One woman is dead and more than 200,000 homes and businesses are without power in the upper Midwest on Saturday after severe thunderstorms struck parts of the Dakotas, Minnesota, and Wisconsin with damaging winds, lightning and baseball-sized hail.
The storms developed in the Dakotas on Friday and powered through Minnesota into Wisconsin, producing wind gusts up to 85 mph (137 kph) and large hailstones, some in excess of 4 inches (10 cm) in diameter, as well as short-lived tornadoes, said Brynn Kerr, a meteorologist with the National Weather Service's Storm Prediction Center in Norman, Oklahoma.
A 63-year-old woman sheltering in a bathtub died when powerful winds tossed around her trailer in South Dakota on Friday afternoon, said Hamlin County Sheriff Chad Schlotterbeck. Some 200,000 customers were still without power in Minnesota on Saturday, mainly in the Minneapolis area, and another 1,000 were without power across the border in Wisconsin, said Tom Hoen, a spokesman for Xcel Energy Inc, which serves the area.
"It was very intense we saw a lot of damage throughout the metro area," Hoen said, adding that branches propelled by wind gusts tore down power lines and easily uprooted trees from the water-logged earth. "Unfortunately, because of the massive scale of the damage, we will have customers without service going into Tuesday," Hoen said, adding that a chance of weaker storms returning to the area overnight could scuttle repair efforts.

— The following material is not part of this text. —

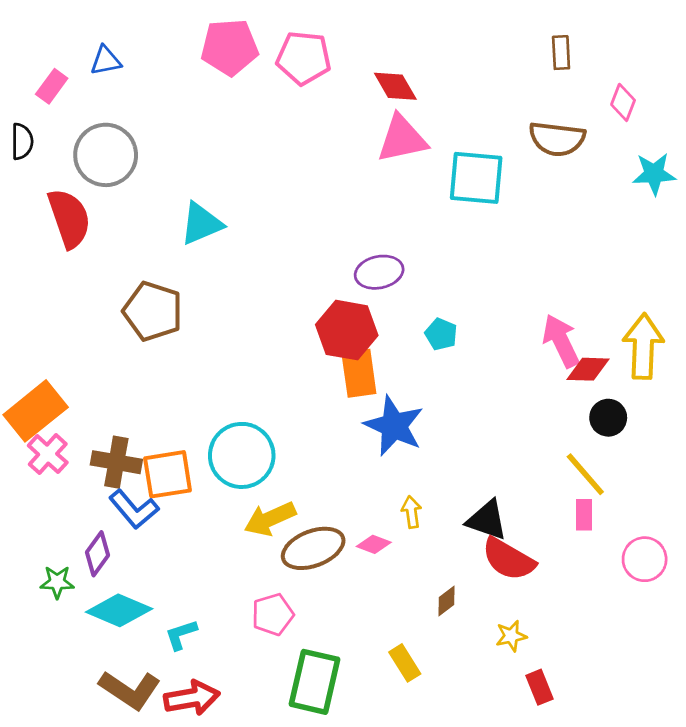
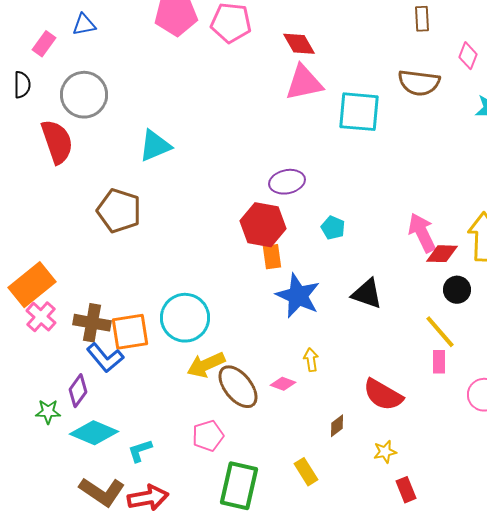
orange rectangle: (359, 373) -> (272, 257), size x0.7
black triangle: (487, 520) -> (367, 294), moved
brown ellipse: (313, 548) -> (238, 387), turned 72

The outages affected 492,000 customers since the storm formed, Hoen said. Other utilities reported scattered outages in Minnesota and Wisconsin. The National Weather Service expects storms building in the mountains of Wyoming and northern Colorado to push into the adjacent high plains of those states and western portions of the Dakotas and Nebraska during the late afternoon, Kerr said. The strongest pockets are likely to hit the north-central high plains in Nebraska late Saturday afternoon and evening with driving rain and hail the size of baseballs, Kerr said.